Northway was injured in such a way that a bystander who came to his aid “possibly saved his life,” Sheriff Ozzie Knezovich said Wednesday.
Knezovich added, “the citizens of Spokane, we owe you a great deal of thanks.”
Spink is recovering “nicely,” Knezovich said. Northway was on the operating table for more than seven hours Tuesday, and is expected to undergo several more surgeries.
As sheriff, “this is sort of your worst nightmare,” Knezovich said, but at least both men are alive.
Knezovich described the deputies as stable and reliable – the type of employees “you can count on.”
Northway started work at the Sheriff’s Office in corrections in 1996 and started on patrol in 1999, police officials said. Spink joined the agency in 1999.
The deputies knew the criminals in their patrol territory, said Deputy Craig Chamberlin, who has worked with both men. “They have great memories for the criminals’ names, birthdates and their associates.”
Chamberlin described both as jokesters, but with different styles. “Mike’s the more sly, sneaky prankster. Matt is the more overt one.”
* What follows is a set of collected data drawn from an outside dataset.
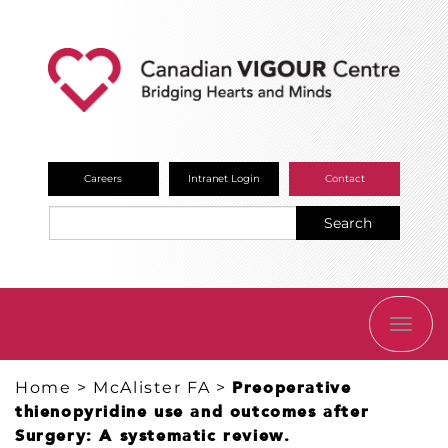
Careers
Intranet Login
Contact
Search
TOGG
NAVI
Home
>
McAlister FA
>
Preoperative
thienopyridine use and outcomes after
Surgery: A systematic review.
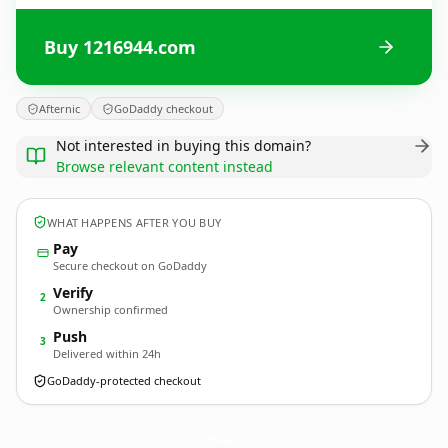
Buy 1216944.com
Afternic
GoDaddy checkout
Not interested in buying this domain?
Browse relevant content instead
WHAT HAPPENS AFTER YOU BUY
Pay
Secure checkout on GoDaddy
Verify
2
Ownership confirmed
Push
3
Delivered within 24h
GoDaddy-protected checkout
1216944.
com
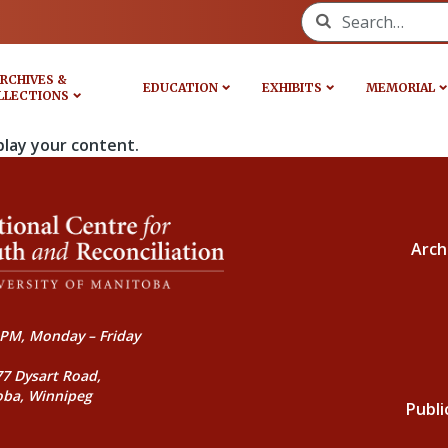
Search for:
RCHIVES &
EDUCATION
EXHIBITS
MEMORIAL
LLECTIONS
play your content.
Arch
PM, Monday – Friday
77 Dysart Road,
oba, Winnipeg
Publi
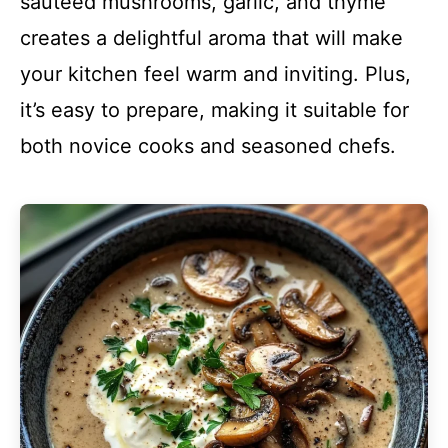
sautéed mushrooms, garlic, and thyme
creates a delightful aroma that will make
your kitchen feel warm and inviting. Plus,
it’s easy to prepare, making it suitable for
both novice cooks and seasoned chefs.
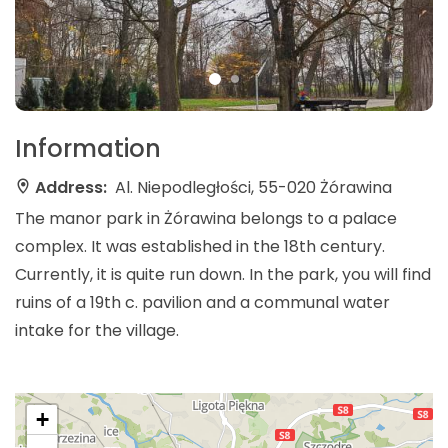
Information
Address:
Al. Niepodległości, 55-020 Żórawina
The manor park in Żórawina belongs to a palace
complex. It was established in the 18th century.
Currently, it is quite run down. In the park, you will find
ruins of a 19th c. pavilion and a communal water
intake for the village.
+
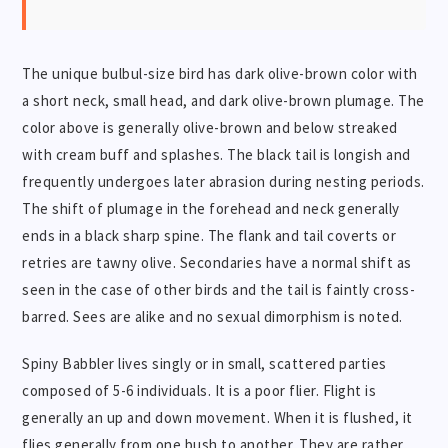
The unique bulbul-size bird has dark olive-brown color with
a short neck, small head, and dark olive-brown plumage. The
color above is generally olive-brown and below streaked
with cream buff and splashes. The black tail is longish and
frequently undergoes later abrasion during nesting periods.
The shift of plumage in the forehead and neck generally
ends in a black sharp spine. The flank and tail coverts or
retries are tawny olive. Secondaries have a normal shift as
seen in the case of other birds and the tail is faintly cross-
barred. Sees are alike and no sexual dimorphism is noted.
Spiny Babbler lives singly or in small, scattered parties
composed of 5-6 individuals. It is a poor flier. Flight is
generally an up and down movement. When it is flushed, it
flies generally from one bush to another. They are rather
Both men are married and have children.
Knezovich had copies of letters that citizens had written in the past, praising the deputies.
One woman wrote to thank both deputies for helping her daughter, describing them as “kind, calm and helpful.”
A firefighter who encountered Spink at the scene of a crash where one person was dead and others injured wrote that Spink’s “professional manner and willingness to help in any way possible were very reassuring in such a horrific scene.”
On Tuesday, when reports that two officers had been shot began to circulate, every law enforcement officer’s spouse “was wondering who,” Knezovich said.
“We worked very quickly to contact family members and let them know what was happening,” he added.
The sheriff said law enforcement officers couldn’t do their jobs without the support of their families.
“Without them, we would not be the same person. They give us the support we need.”